(CLO) Pada tanggal 22 Desember, pemerintah negara bagian Victoria di Australia mengumumkan bahwa kebakaran hutan besar telah di luar kendali di wilayah Taman Nasional Grampians, sekitar 241 km sebelah barat Melbourne.
Kebakaran ini telah memaksa ratusan warga untuk mengungsi secara mendesak dan diperkirakan akan terus berkobar selama beberapa hari lagi.

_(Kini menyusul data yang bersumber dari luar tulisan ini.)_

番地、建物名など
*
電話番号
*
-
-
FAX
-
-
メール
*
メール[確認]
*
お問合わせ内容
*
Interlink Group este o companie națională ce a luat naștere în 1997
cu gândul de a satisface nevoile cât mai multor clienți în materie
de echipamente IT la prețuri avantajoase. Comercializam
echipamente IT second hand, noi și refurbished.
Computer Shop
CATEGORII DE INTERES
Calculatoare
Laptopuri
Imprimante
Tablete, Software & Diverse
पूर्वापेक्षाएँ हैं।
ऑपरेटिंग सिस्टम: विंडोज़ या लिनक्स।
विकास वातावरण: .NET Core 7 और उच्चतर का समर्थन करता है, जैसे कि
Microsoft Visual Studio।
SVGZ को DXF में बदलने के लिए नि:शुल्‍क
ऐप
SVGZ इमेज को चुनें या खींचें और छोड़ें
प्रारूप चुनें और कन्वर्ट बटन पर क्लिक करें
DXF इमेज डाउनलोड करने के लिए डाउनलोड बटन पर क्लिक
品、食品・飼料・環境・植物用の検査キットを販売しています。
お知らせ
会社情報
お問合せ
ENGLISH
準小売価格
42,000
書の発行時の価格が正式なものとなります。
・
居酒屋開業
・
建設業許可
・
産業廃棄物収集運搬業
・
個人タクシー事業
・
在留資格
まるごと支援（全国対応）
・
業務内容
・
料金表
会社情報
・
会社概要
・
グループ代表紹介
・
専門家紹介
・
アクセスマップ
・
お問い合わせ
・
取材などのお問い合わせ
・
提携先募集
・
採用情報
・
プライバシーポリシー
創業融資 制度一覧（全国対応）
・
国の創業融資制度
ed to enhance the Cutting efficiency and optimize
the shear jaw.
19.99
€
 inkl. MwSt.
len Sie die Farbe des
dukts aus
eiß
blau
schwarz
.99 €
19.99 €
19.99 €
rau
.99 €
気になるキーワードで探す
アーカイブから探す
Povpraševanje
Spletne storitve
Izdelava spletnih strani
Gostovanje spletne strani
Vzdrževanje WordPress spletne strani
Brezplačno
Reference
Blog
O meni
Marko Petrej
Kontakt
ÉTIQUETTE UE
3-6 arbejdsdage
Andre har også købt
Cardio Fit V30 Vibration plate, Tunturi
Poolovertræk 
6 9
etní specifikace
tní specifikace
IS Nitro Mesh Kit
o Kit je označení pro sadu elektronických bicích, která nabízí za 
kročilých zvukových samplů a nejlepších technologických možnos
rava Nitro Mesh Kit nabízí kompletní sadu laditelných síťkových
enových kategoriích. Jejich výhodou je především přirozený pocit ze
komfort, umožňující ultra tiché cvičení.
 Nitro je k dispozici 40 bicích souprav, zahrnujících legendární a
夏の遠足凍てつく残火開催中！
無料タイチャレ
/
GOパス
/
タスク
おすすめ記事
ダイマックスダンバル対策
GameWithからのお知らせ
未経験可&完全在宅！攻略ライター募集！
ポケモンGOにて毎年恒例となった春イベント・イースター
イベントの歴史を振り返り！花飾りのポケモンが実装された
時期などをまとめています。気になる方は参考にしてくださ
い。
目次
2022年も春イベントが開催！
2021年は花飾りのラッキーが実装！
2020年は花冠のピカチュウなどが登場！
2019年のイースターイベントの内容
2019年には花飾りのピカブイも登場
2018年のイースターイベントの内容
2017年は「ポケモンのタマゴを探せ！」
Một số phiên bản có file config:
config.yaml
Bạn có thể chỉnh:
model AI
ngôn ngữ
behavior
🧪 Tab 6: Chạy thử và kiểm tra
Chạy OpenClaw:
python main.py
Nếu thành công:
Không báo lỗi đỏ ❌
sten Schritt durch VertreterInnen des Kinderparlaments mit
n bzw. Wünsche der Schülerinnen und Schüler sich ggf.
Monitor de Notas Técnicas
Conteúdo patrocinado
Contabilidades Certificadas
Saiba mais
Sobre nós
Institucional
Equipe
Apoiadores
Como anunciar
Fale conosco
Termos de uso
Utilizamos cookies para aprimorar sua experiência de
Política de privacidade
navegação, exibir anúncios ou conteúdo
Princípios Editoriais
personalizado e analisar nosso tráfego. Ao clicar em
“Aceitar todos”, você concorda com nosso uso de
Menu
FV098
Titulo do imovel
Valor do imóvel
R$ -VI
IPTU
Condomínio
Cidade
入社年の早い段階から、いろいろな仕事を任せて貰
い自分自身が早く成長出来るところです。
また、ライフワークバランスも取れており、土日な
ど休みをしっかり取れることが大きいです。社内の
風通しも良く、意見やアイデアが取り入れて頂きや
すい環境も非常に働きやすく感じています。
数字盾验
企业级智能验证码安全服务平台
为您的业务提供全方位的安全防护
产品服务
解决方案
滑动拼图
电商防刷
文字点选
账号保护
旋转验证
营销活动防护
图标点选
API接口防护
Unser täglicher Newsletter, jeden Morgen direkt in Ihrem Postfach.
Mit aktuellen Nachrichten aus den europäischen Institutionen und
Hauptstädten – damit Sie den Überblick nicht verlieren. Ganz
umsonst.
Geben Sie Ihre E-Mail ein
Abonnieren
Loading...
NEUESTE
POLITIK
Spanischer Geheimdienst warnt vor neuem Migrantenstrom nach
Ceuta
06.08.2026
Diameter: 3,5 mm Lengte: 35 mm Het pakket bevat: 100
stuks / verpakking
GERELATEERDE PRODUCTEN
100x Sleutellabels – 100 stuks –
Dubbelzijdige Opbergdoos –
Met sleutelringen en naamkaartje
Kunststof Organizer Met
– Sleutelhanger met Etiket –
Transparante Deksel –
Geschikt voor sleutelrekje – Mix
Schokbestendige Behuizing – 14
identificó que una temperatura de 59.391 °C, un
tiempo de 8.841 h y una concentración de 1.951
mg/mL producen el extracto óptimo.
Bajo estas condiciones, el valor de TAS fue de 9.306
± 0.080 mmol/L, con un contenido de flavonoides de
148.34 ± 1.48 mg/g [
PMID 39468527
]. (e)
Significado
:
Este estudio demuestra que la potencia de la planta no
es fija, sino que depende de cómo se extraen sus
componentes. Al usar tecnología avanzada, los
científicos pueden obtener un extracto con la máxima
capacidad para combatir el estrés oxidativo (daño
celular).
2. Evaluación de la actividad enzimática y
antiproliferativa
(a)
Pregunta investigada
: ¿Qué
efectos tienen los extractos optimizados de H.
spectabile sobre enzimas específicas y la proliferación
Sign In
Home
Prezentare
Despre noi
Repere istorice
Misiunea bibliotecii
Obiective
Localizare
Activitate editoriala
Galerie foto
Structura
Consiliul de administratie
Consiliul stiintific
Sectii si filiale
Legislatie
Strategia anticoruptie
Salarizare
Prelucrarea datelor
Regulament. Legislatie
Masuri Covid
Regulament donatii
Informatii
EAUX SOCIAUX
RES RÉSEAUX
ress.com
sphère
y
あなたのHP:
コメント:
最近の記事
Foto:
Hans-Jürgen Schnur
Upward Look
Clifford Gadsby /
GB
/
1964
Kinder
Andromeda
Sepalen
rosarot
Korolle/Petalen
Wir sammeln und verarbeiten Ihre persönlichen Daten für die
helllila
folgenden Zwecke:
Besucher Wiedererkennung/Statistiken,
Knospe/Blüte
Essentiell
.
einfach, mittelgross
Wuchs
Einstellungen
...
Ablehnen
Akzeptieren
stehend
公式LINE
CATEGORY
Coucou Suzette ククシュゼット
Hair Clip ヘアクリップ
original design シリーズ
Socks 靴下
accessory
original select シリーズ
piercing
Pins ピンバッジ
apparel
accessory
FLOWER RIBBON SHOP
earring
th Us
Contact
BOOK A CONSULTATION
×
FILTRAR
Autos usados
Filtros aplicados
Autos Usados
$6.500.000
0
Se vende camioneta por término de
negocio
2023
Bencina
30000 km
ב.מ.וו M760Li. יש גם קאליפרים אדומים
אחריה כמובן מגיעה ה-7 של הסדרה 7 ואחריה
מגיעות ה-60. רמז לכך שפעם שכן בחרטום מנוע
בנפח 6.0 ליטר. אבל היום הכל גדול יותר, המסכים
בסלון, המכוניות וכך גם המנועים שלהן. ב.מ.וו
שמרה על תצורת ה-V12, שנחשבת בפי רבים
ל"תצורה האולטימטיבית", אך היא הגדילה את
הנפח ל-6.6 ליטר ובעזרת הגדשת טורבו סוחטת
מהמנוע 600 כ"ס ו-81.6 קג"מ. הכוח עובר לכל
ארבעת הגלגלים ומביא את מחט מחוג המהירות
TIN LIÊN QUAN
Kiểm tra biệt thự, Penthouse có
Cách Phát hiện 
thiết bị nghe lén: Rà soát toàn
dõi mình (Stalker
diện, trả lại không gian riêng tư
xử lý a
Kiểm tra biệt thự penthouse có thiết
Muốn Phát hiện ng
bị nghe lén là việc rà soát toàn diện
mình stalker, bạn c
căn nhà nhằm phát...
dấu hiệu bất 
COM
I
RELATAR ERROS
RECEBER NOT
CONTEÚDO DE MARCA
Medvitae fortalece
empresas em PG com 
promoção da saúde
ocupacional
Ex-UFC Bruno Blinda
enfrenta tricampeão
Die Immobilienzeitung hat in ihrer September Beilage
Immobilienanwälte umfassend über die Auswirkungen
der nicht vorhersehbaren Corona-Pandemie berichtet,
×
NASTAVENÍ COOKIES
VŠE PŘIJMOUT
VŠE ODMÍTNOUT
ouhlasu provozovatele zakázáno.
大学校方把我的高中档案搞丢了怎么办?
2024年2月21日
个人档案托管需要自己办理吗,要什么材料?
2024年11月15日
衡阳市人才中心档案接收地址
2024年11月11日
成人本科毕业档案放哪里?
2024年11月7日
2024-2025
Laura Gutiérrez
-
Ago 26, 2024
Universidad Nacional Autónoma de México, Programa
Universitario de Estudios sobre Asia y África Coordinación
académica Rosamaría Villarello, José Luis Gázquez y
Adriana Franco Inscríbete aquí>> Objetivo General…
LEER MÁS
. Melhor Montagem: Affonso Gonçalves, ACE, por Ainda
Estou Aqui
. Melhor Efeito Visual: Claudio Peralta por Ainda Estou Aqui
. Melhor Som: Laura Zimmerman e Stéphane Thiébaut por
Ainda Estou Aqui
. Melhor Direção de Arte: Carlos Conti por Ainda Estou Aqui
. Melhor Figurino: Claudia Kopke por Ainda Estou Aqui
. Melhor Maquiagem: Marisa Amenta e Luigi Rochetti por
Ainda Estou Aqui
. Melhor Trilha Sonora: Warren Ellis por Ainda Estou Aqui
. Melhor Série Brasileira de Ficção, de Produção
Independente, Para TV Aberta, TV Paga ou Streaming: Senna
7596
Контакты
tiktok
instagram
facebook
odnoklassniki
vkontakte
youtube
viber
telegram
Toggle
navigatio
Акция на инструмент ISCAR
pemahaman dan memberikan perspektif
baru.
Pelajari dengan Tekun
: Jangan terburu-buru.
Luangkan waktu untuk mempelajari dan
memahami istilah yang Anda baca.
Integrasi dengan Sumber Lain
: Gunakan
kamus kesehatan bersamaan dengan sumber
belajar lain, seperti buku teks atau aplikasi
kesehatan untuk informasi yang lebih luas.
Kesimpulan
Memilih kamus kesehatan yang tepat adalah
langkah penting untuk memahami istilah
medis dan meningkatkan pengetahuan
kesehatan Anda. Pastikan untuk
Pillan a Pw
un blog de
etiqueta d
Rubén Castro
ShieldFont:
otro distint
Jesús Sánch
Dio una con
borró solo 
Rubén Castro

Kobaran api di Lembah Orroral, terlihat dari Tuggeranong di Canberra selatan, selama kebakaran hutan "Black Summer" tahun 2020 di Australia. Foto: Nick-D / CC BY-SA 4.0
Menurut layanan darurat Victoria, perintah "Escape Immediately" – tingkat kewaspadaan tertinggi – tetap berlaku untuk daerah yang terkena dampak kebakaran, termasuk kota Halls Gap, dengan populasi sekitar 495 jiwa. Kebakaran kini telah menyebar di area seluas 34.000 hektar.
Garry Cook, Wakil Direktur Badan Perlindungan Kebakaran Nasional (CFA), mengatakan kepada ABC: "Masih ada sejumlah besar bahan bakar yang belum terbakar di Grampians, yang menimbulkan tantangan besar bagi pengendalian kebakaran dalam beberapa hari mendatang."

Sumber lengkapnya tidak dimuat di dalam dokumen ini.